The following snippet shows you how to use the Chat Completions API to generate text using Llama2.

Python
import json

from octoai.chat import TextModel
from octoai.client import Client

client = Client()
completion = client.chat.completions.create(
    model=TextModel.LLAMA_2_70B_CHAT,
    messages=[
        {
            "role": "system",
            "content": "Below is an instruction that describes a task. Write a response that appropriately completes the request.",
        },
        {"role": "user", "content": "Write a blog about Seattle"},
    ],
    max_tokens=150,
)

print(json.dumps(completion.dict(), indent=2))

The response is of type octoai.chat.ChatCompletion. If you print the response from this call as in the example above, it looks similar to the following:

{
  "id": "cmpl-8ea213aece0747aca6d0608b02b57196",
  "choices": [
    {
      "index": 0,
      "message": {
        "role": "assistant",
        "content": "Founded in 1921, Seattle is the mother city of Pacific Northwest. Seattle is the densely populated second-largest city in the state of Washington along with Portland. A small city at heart, Seattle has transformed itself from a small manufacturing town to the contemporary Pacific Northwest hub to its east. The city's charm and frequent unpredictability draw tourists and residents alike. Here are my favorite things about Seattle.\n* Seattle has a low crime rate and high quality of life.\n* Seattle has rich history which included the building of the first Pacific Northwest harbor and the development of the Puget Sound irrigation system. Seattle is also home to legendary firm Boeing.\n",
        "function_call": null
      },
      "delta": null,
      "finish_reason": "length"
    }
  ],
  "created": 5399,
  "model": "llama2-70b",
  "object": "chat.completion",
  "system_fingerprint": null,
  "usage": {
    "completion_tokens": 150,
    "prompt_tokens": 571,
    "total_tokens": 721
  }
}

Note that billing is based upon “prompt tokens” and “completion tokens” above. View prices on our pricing page.

Streaming Responses

The following snippet shows you how to obtain the model’s response incrementally as it is generated using streaming (using stream=True).

Python
from octoai.chat import TextModel
from octoai.client import Client

client = Client()
for completion in client.chat.completions.create(
    model=TextModel.LLAMA_2_70B_CHAT,
    messages=[
        {
            "role": "system",
            "content": "Below is an instruction that describes a task. Write a response that appropriately completes the request.",
        },
        {"role": "user", "content": "Write a blog about Seattle"},
    ],
    max_tokens=150,
    stream=True,
):
  print(completion.choices[0].delta.content, end='', flush=True)

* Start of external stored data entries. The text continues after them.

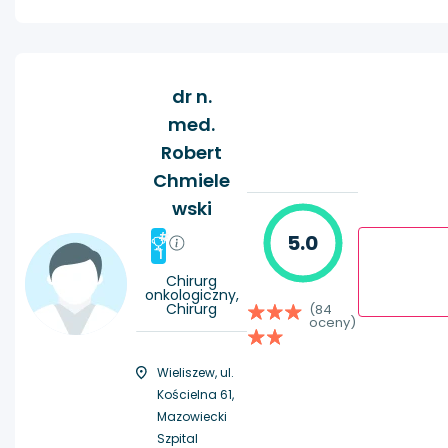
dr n.
med.
Robert
Chmiele
wski
#
5.0
1
Chirurg
onkologiczny,
Chirurg
(84
oceny)
Wieliszew, ul.
Kościelna 61,
Mazowiecki
Szpital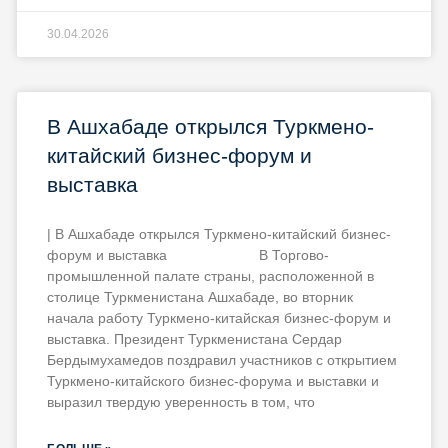
30.04.2026
В Ашхабаде открылся Туркмено-
китайский бизнес-форум и
выставка
| В Ашхабаде открылся Туркмено-китайский бизнес-
форум и выставка В Торгово-
промышленной палате страны, расположенной в
столице Туркменистана Ашхабаде, во вторник
начала работу Туркмено-китайская бизнес-форум и
выставка. Президент Туркменистана Сердар
Бердымухамедов поздравил участников с открытием
Туркмено-китайского бизнес-форума и выставки и
выразил твердую уверенность в том, что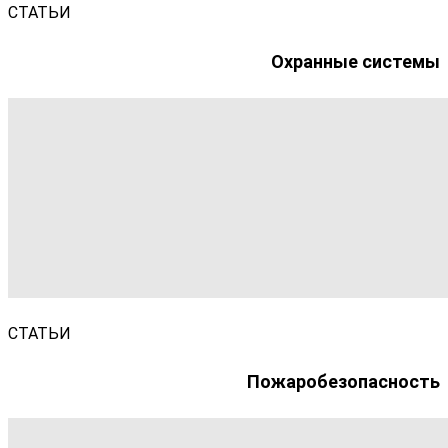
СТАТЬИ
Охранные системы
СТАТЬИ
Пожаробезопасность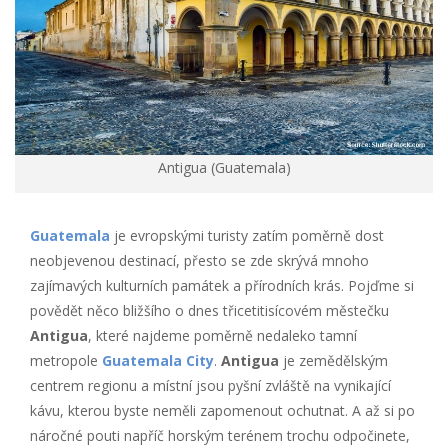
Antigua (Guatemala)
Guatemala
je evropskými turisty zatím poměrně dost
neobjevenou destinací, přesto se zde skrývá mnoho
zajímavých kulturních památek a přírodních krás. Pojďme si
povědět něco bližšího o dnes třicetitisícovém městečku
Antigua
, které najdeme poměrně nedaleko tamní
metropole
Guatemala City
.
Antigua
je zemědělským
centrem regionu a místní jsou pyšní zvláště na vynikající
kávu, kterou byste neměli zapomenout ochutnat. A až si po
náročné pouti napříč horským terénem trochu odpočinete,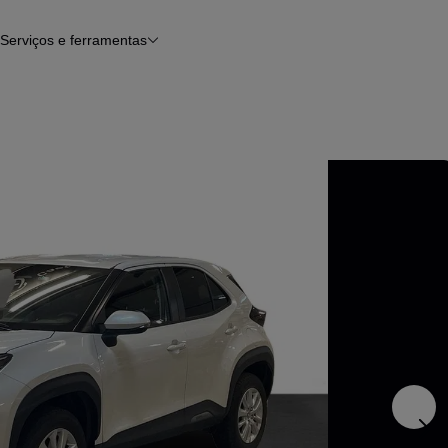
Serviços e ferramentas
Financiamento
Avaliar o meu carro
iamento
Serviço de check-up
Histórico do veículo
Notícias e artigos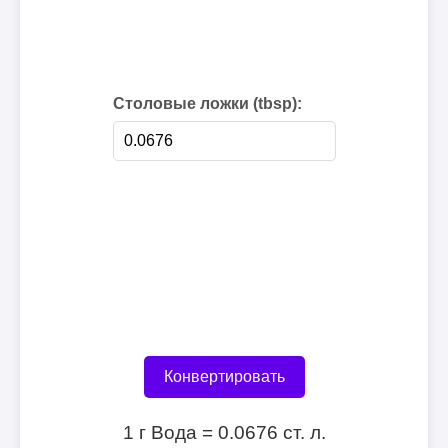
Столовые ложки (tbsp):
Конвертировать
1 г Вода = 0.0676 ст. л.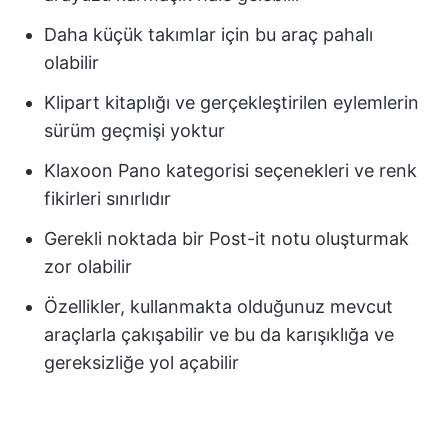
Daha küçük takımlar için bu araç pahalı
olabilir
Klipart kitaplığı ve gerçekleştirilen eylemlerin
sürüm geçmişi yoktur
Klaxoon Pano kategorisi seçenekleri ve renk
fikirleri sınırlıdır
Gerekli noktada bir Post-it notu oluşturmak
zor olabilir
Özellikler, kullanmakta olduğunuz mevcut
araçlarla çakışabilir ve bu da karışıklığa ve
gereksizliğe yol açabilir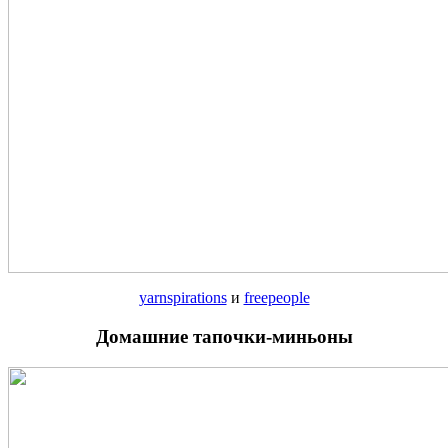
yarnspirations
и
freepeople
Домашние тапочки-миньоны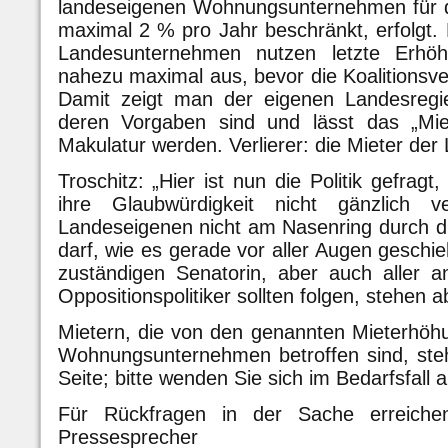
landeseigenen Wohnungsunternehmen für d
maximal 2 % pro Jahr beschränkt, erfolgt.
Landesunternehmen nutzen letzte Erhöh
nahezu maximal aus, bevor die Koalitionsve
Damit zeigt man der eigenen Landesregie
deren Vorgaben sind und lässt das „Mie
Makulatur werden. Verlierer: die Mieter de
Troschitz: „Hier ist nun die Politik gefragt
ihre Glaubwürdigkeit nicht gänzlich v
Landeseigenen nicht am Nasenring durch d
darf, wie es gerade vor aller Augen geschie
zuständigen Senatorin, aber auch aller 
Oppositionspolitiker sollten folgen, stehen a
Mietern, die von den genannten Mieterhöh
Wohnungsunternehmen betroffen sind, ste
Seite; bitte wenden Sie sich im Bedarfsfall 
Für Rückfragen in der Sache erreichen
Pressesprecher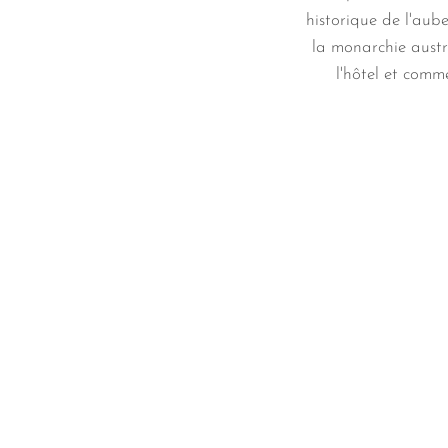
historique de l'aub
la monarchie austr
l'hôtel et comm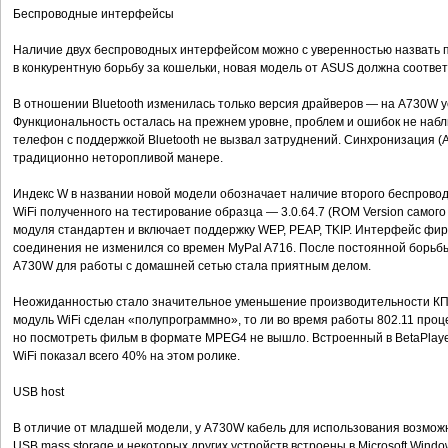
Беспроводные интерфейсы
Наличие двух беспроводных интерфейсом можно с уверенностью назвать п
в конкурентную борьбу за кошельки, новая модель от ASUS должна соотве
В отношении Bluetooth изменилась только версия драйверов — на A730W у
Функциональность осталась на прежнем уровне, проблем и ошибок не наб
телефон с поддержкой Bluetooth не вызвал затруднений. Синхронизация (Ac
традиционно неторопливой манере.
Индекс W в названии новой модели обозначает наличие второго беспровод
WiFi полученного на тестирование образца — 3.0.64.7 (ROM Version самог
модуля стандартен и включает поддержку WEP, PEAP, TKIP. Интерфейс фи
соединения не изменился со времен MyPal A716. После постоянной борьб
A730W для работы с домашней сетью стала приятным делом.
Неожиданностью стало значительное уменьшение производительности КПК 
модуль WiFi сделан «полупрограммно», то ли во время работы 802.11 проц
но посмотреть фильм в формате MPEG4 не вышло. Встроенный в BetaPlaye
WiFi показал всего 40% на этом ролике.
USB host
В отличие от младшей модели, у A730W кабель для использования возможн
USB mass storage и некоторых других устройств встроены в Microsoft Wind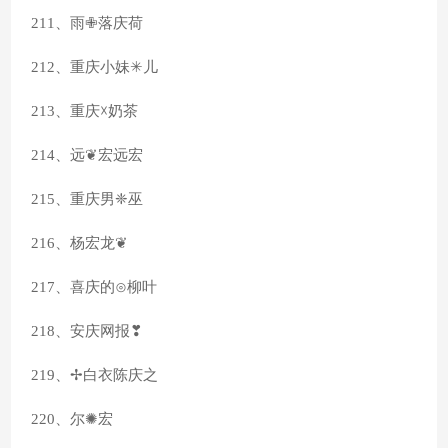
211、雨✙落庆荷
212、重庆小妹✳儿
213、重庆☓奶茶
214、远❦宏远宏
215、重庆男❈巫
216、杨宏龙❦
217、喜庆的⊙柳叶
218、安庆网报❣
219、✢白衣陈庆之
220、尔✺宏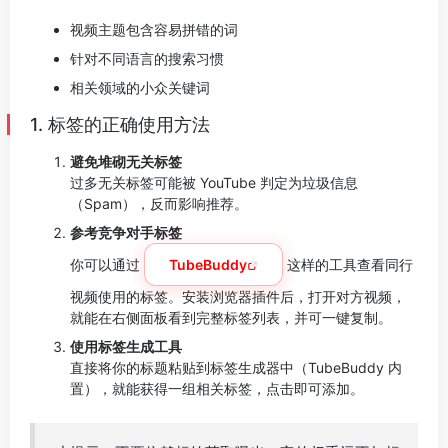
视频主题包含容易拼错的词
针对不同语言的搜索习惯
相关领域的小众关键词
1. 标签的正确使用方法
避免堆砌无关标签
过多无关标签可能被 YouTube 判定为垃圾信息
（Spam），反而影响推荐。
参考竞争对手标签
你可以通过
TubeBuddy
这样的工具查看同行
视频使用的标签。安装浏览器插件后，打开对方视频，
就能在右侧面板看到完整标签列表，并可一键复制。
使用标签生成工具
直接将你的标题粘贴到标签生成器中（TubeBuddy 内
置），就能获得一组相关标签，点击即可添加。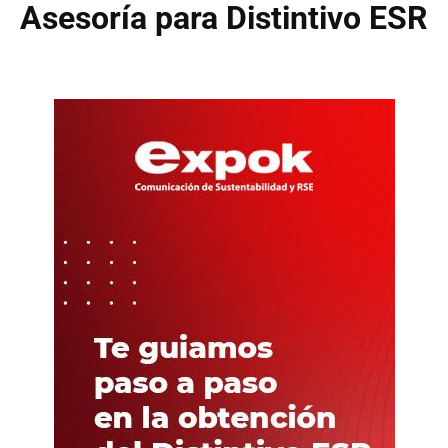
Asesoría para Distintivo ESR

When using streaming mode, the response is of type Iterable[ChatCompletion]. To read each incremental response from the model, you can use a for loop over the returned object. The example above prints each incremental response as it arrives, and they accumulate to form the entire response in the output as the model prediction progresses.

Additional Parameters

To learn about the additional parameters supported by the Client().chat.completions.create() method, see the API reference.